I wonder if you can speculatively assume there are no line ends in quoted blocks...

burntsushi · on Oct 10, 2020

How do you detect it without ruining the performance of the fast path? Seems like you need to make some kind of assumption. Perhaps in the number of columns in each row. But then what happens if you need to parse data with a different number of columns in some row? (Which is not that uncommon.)

The problem with csv is that many people consuming it don't actually choose that format. They have to parse what they are given.

londons_explore · on Oct 11, 2020

Assume all linebreaks aren't part of quoted strings.

Split the data in linebreaks.

Process each line in parallel (massive speedup, can use many cores or even GPU).

Record "errors" (ie. Where a quoted block doesn't end before the newline)

Remove and reprocess all records containing errors or following a record with errors. Repeat until no errors exist.

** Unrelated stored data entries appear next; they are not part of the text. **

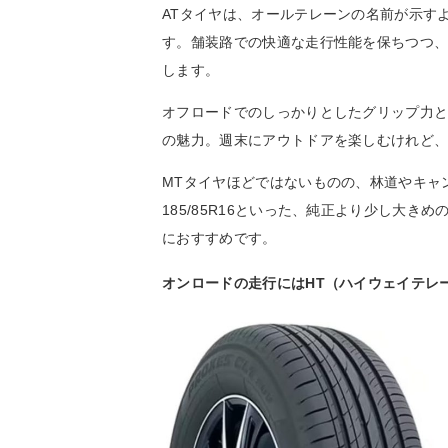
ATタイヤは、オールテレーンの名前が示す
す。舗装路での快適な走行性能を保ちつつ
します。
オフロードでのしっかりとしたグリップ力と
の魅力。週末にアウトドアを楽しむけれど
MTタイヤほどではないものの、林道やキャ
185/85R16といった、純正より少し大
におすすめです。
オンロードの走行にはHT（ハイウェイテレ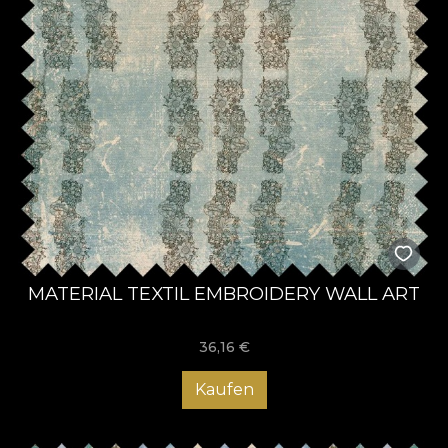
MATERIAL TEXTIL EMBROIDERY WALL ART
36,16
€
Kaufen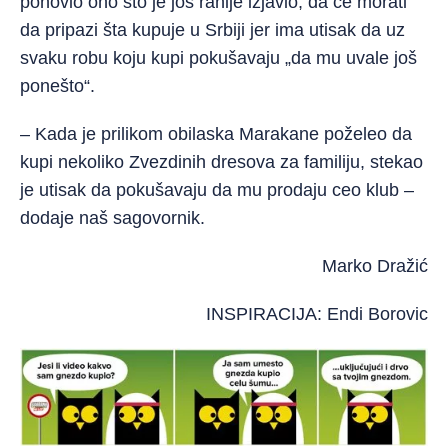
ponovio ono što je još ranije izjavio, da će morati
da pripazi šta kupuje u Srbiji jer ima utisak da uz
svaku robu koju kupi pokušavaju „da mu uvale još
ponešto“.
– Kada je prilikom obilaska Marakane poželeo da
kupi nekoliko Zvezdinih dresova za familiju, stekao
je utisak da pokušavaju da mu prodaju ceo klub –
dodaje naš sagovornik.
Marko Dražić
INSPIRACIJA: Endi Borovic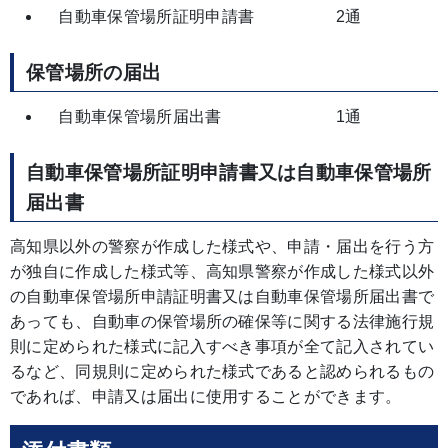
自動車保管場所証明申請書 2通
保管場所の届出
自動車保管場所届出書 1通
自動車保管場所証明申請書又は自動車保管場所
届出書
高知県以外の警察が作成した様式や、申請・届出を行う方
が独自に作成した様式等、高知県警察が作成した様式以外
の自動車保管場所申請証明書又は自動車保管場所届出書で
あっても、自動車の保管場所の確保等に関する法律施行規
則に定められた様式に記入すべき事項が全て記入されてい
るなど、同規則に定められた様式であると認められるもの
であれば、申請又は届出に使用することができます。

burntsushi · on Oct 11, 2020

Yeah, you kind of fell right into the trap I was talking about. Your approach either requires being able to memory map the CSV data or storing the CSV data in memory. And to be honest, it's not clear to me that your approach would end up being faster anyway. There's a lot of overhead buried in there, and it sounds like it's at least two passes over the data in common cases. And in cases where there are line breaks in the data, your approach will perform very poorly I think.